Pull every line from the records that has the word "indicateurs" in it.

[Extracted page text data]
= = = = = = =

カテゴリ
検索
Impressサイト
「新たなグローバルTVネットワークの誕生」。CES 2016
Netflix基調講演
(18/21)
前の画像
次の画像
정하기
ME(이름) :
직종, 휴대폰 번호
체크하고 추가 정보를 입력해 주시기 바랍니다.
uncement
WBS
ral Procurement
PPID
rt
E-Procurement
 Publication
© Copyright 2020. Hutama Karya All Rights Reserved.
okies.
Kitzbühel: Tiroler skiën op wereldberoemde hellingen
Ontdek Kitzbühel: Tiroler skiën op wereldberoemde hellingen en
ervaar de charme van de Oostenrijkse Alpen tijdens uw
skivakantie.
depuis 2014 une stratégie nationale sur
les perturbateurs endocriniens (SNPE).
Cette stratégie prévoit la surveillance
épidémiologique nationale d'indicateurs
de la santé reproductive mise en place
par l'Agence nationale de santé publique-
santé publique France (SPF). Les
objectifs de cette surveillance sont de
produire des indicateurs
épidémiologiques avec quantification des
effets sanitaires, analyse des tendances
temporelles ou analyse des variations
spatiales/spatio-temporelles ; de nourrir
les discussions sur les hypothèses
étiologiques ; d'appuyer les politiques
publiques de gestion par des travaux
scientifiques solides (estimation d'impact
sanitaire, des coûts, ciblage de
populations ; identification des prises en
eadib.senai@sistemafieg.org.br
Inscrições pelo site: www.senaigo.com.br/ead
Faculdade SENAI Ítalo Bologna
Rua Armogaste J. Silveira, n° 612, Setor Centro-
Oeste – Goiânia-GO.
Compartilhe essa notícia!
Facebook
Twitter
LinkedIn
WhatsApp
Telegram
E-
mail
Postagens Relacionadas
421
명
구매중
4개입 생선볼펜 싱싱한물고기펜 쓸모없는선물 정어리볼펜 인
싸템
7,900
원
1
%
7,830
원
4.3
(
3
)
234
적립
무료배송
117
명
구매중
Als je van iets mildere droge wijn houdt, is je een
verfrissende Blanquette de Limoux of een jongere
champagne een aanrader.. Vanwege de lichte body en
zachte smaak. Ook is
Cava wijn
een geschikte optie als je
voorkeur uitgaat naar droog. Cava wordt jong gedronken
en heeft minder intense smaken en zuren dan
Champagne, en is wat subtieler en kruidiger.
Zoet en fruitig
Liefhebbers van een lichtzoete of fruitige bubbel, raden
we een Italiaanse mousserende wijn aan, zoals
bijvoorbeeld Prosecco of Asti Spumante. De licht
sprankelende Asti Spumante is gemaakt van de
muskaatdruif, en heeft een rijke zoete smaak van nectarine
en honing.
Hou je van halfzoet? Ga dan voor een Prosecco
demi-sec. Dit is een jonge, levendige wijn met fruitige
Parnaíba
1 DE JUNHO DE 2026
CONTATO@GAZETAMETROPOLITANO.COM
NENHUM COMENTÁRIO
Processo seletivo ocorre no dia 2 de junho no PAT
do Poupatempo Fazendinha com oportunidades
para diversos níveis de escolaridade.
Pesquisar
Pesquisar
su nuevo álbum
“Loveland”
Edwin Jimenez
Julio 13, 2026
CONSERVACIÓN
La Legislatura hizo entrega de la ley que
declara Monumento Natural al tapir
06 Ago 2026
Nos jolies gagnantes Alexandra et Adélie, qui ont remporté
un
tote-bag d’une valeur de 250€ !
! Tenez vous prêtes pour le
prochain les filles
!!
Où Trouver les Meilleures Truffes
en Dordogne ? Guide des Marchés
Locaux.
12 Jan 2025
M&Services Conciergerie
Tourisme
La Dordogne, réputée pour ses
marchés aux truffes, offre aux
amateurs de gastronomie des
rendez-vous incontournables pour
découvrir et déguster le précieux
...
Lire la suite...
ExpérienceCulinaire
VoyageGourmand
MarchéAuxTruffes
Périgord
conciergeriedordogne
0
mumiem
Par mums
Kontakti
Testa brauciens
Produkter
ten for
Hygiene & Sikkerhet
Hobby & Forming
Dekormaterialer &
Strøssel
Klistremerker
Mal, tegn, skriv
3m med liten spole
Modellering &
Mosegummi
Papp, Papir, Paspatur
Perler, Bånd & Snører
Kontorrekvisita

= = = = = = =

Your response.
épidémiologique nationale d'indicateurs
produire des indicateurs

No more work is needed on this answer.